Summary: | 博士 === 國立臺灣科技大學 === 電子工程系 === 105 === This dissertation presents a unified framework for video anomaly detection and localization via hierarchical feature representations, kernel-based statistical models, and tree-based search algorithms. While most research on this topic has focused more on detecting local anomalies, which refer to video events with unusual appearances or motions, we are more interested in global anomalies that involve multiple video events interacting in an unusual manner, even if any individual video event can be normal. To simultaneously detect local and global anomalies, we first introduce a hierarchical feature structure for video event representation. Then, a statistical model is built to understand the normal events in a training set which does not contain any anomalies, based on which a tree-based inference algorithm is developed to detect and locate abnormal events in unseen-before test videos.
Along the same structure, we gradually enrich our feature structures, statistical models, and inference algorithms to increasingly improve our previous methods.

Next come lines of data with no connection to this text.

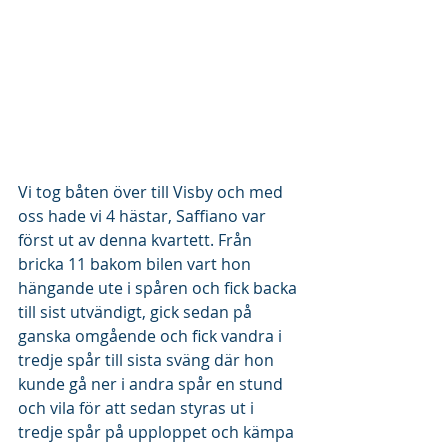
Vi tog båten över till Visby och med 
oss hade vi 4 hästar, Saffiano var 
först ut av denna kvartett. Från 
bricka 11 bakom bilen vart hon 
hängande ute i spåren och fick backa 
till sist utvändigt, gick sedan på 
ganska omgående och fick vandra i 
tredje spår till sista sväng där hon 
kunde gå ner i andra spår en stund 
och vila för att sedan styras ut i 
tredje spår på upploppet och kämpa 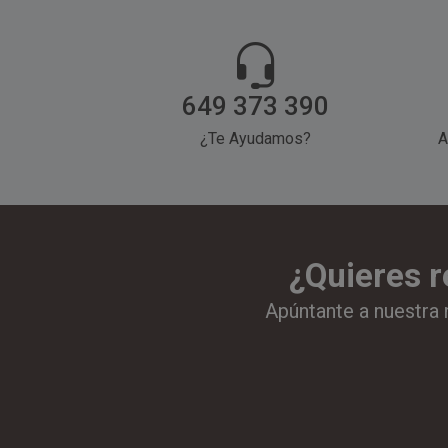
649 373 390
¿Te Ayudamos?
A
¿Quieres r
Apúntante a nuestra 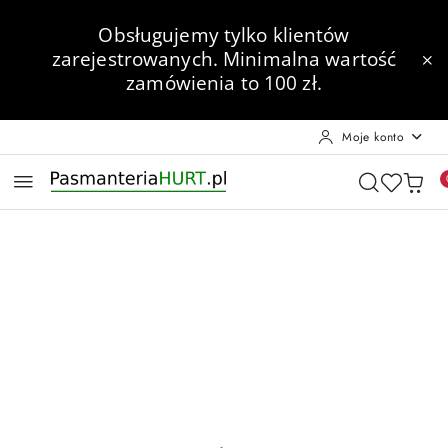
Przejdź do treści głównej
Przejdź do wyszukiwarki
Przejdź do moje konto
Przejdź do menu głównego
Przejdź do opisu produktu
Przejdź do stopki
Obsługujemy tylko klientów
zarejestrowanych.
Minimalna wartość
zamówienia to 100 zł.
Moje konto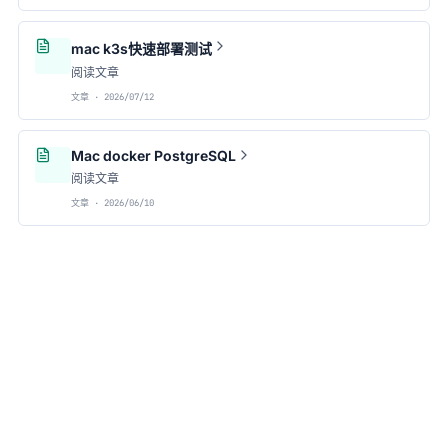
mac k3s快速部署测试
阅读文章
文章 · 2026/07/12
Mac docker PostgreSQL
阅读文章
文章 · 2026/06/10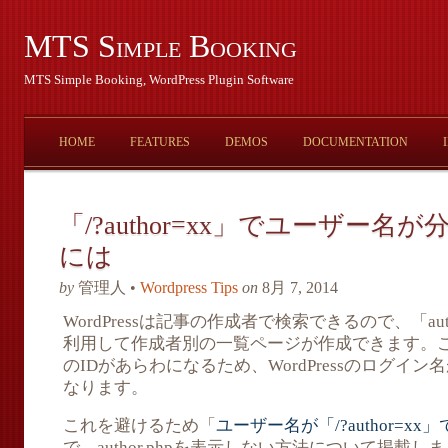
MTS Simple Booking
MTS Simple Booking, WordPress Plugin Software
HOME
FEATURES
DEMOS
DOCUMENTATION
「/?author=xx」でユーザー
には
by
管理人 •
Wordpress Tips
on
8月 7, 2014
WordPressは記事の作成者で検索できるので、「aut
利用して作成者別の一覧ページが作成できます。
のIDがあらわになるため、WordPressのログイ
なります。
これを避けるため「
ユーザー名が「/?author=
で、author.phpを表示しない方法について掲載し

In this dissertation, we investigate two different hierarchical feature representations: 1) the bag-of-words histogram (BOW) and 2) the {\it ensemble} of nearby spatio-temporal interest points (STIP); two different kernel-based statistical models: 1) one-class support vector machine (SVM) and 2) Gaussian process regression (GPR); and two different inference algorithms: 1) single-instance path search and 2) multiple-instance path search (MiPS). Simulations on five popular benchmarks show that the proposed methods significantly outperform the main state-of-the-art methods, yet with lower computation time.
We also demonstrate that such a framework can be successfully applied to improve many convolution neural network (CNN) based object recognition methods. This is achieved by developing an iterative localization refinement (ILR) algorithm as a post-processing scheme to refine these object detection results in an iterative manner in order to match as much ground-truth as possible. Simulations show that the proposed method can improve the main state-of-the-art works on the large-scale PASCAL VOC 2007, 2012, and Youtube-Object datasets.
|